All volunteer firemen are expected to participate in the annual toy drive and to march in parades in the region weekly during summer months. These events provide good public relations for the department. However, they should be fun events and never become the primary focus of the department or mandatory for any volunteers.

There will be no compensation for any volunteer. Many volunteer departments have found that, yes, they can provide some form of compensation for their volunteers. In college towns, many agencies have a ready pool of student volunteers when the agency provides students with living quarters in return for their volunteer services. Also, most communities have unmarried people who would love to save thousands of dollars in rent money by living at the fire station in return for being a volunteer, but they also must be aware of the opportunity. For daytime staffing, are quiet workspaces and Internet services provided?
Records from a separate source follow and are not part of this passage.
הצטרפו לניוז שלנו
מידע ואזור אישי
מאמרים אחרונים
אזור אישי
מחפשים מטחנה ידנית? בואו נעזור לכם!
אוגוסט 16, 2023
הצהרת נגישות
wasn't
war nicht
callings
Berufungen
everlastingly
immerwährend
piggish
Some departments have found volunteers among the ranks of people who telecommute for their employment.

If the answer to any of the issues in this ad is, “We do not have that,” “No, we have not done that,” or “No, we have not done anything to protect our most valuable assets—our volunteers,” the only real question is, “Why not?” (And your answer cannot be, “Because this is how we have always done it!”)
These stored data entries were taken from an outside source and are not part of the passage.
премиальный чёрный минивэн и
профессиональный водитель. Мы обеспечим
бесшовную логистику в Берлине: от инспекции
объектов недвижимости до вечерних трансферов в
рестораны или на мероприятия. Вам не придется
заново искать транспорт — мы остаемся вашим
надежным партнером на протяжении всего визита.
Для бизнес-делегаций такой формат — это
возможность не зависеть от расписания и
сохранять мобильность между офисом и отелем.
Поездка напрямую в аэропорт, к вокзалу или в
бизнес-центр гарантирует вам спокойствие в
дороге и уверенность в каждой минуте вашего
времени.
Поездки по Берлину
So, the question remains, What are you doing to ensure successful recruitment and retention of your volunteers? Successfully answer the key questions asked above to address our volunteer recruitment problem. Although this article was focused on issues in volunteer agencies, many career and combination agencies must address these issues as well, and agency leaders must ensure that every member of their organization makes solving these problems a team effort.

Author’s note: Volunteers living at the station is certainly not a new idea. When I was in college, I was a volunteer firefighter and lived for three years at a volunteer fire company in Rochester, New York. That company has also had volunteers living at its station since the 1850s.

RON GRANER is a public safety consultant who retired as chief of three fire departments. He is also the author of The Fire Chief’s Tool Box (Fire Engineering).